The strongest risk factor for revision failure in this study is intraoperative periprosthetic femoral fracture during revision surgery. Several reports [23,24] have shown that, comparting to primary hip arthroplasty, hip revision is associated with increased incidence of periprosthetic femoral fracture. Some other studies have shown that comparing with “standard” femoral stem which chartered as metaphyseal-diaphyseal fixation, these short stems are commonly associated with increased incidence of intraoperative periprosthetic femoral fractures. Moreover, periprosthetic femoral fracture is a potential cause of complications. Panula et al  reported that periprosthetic fractures were associated with increased risk of revision for dislocation after total hip arthroplasty. Devane et a  and Liu et al  also reported that intraoperative periprosthetic femoral fractures were commonly accompanied with poor clinical outcomes of patients. In this study, the femoral component was characterized as metaphyseal fixation and distal end polishing design. That means the integrity of local segment of proximal femur is crucial important for the press-fit and stability of the stem. Suppose that intraoperative periprosthetic fracture occurs and the metaphyseal segment of femur between greater trochanter and less trochanter is involved in, there might be no enough press-fit force for stable fixation of stem. In this situation, the stem is prone to be loosen regardless of internal fixation for periprosthetic fracture. We have a typical case shown on Figure 2. On the contrary, if this situation occurs when a “standard” femoral component is implanted, the distal press-fit fixation will provide stability for the prosthesis.
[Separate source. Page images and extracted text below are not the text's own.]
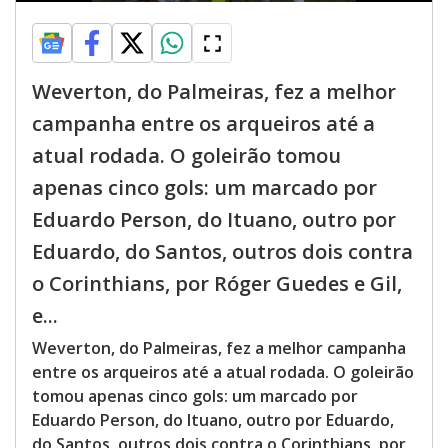
Weverton, do Palmeiras, fez a melhor
campanha entre os arqueiros até a
atual rodada. O goleirão tomou
apenas cinco gols: um marcado por
Eduardo Person, do Ituano, outro por
Eduardo, do Santos, outros dois contra
o Corinthians, por Róger Guedes e Gil,
e...
Weverton, do Palmeiras, fez a melhor campanha
entre os arqueiros até a atual rodada. O goleirão
tomou apenas cinco gols: um marcado por
Eduardo Person, do Ituano, outro por Eduardo,
do Santos, outros dois contra o Corinthians, por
Therefore, if intraoperative periprosthetic femoral fracture is identified during revision surgery with short femoral stem, we strongly recommend an immediate revision with long stem (metaphyseal-diaphyseal fixation stem or diaphyseal fixation stem) rather than isolated fracture fixation.
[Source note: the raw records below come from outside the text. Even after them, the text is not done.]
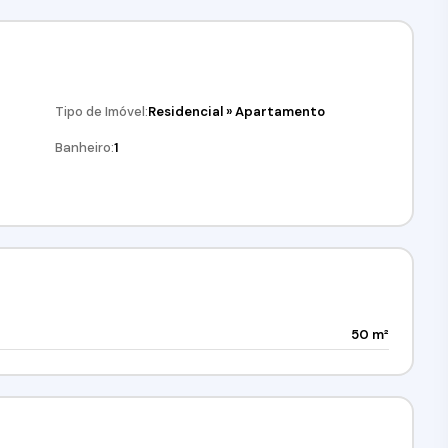
Tipo de Imóvel:
Residencial
»
Apartamento
Banheiro:
1
50 m²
This study has several limitations. First, due to the metaphyseal fixation of short stem, only patients with Paprosky Type I, Type II and Type III-A bone deficiency were included in this study. This will make our study incomparable with other studies which might involve patients with serious bone deficiency (e.g. Paprosky Type III-B or Type IV). Second, isolated acetabular component revision failure postoperatively was excluded from this study. Hence, the overall survival rate of femoral stem might be affected. Third, the sample size was relatively small. Other potential risk factors might not be identified in this study.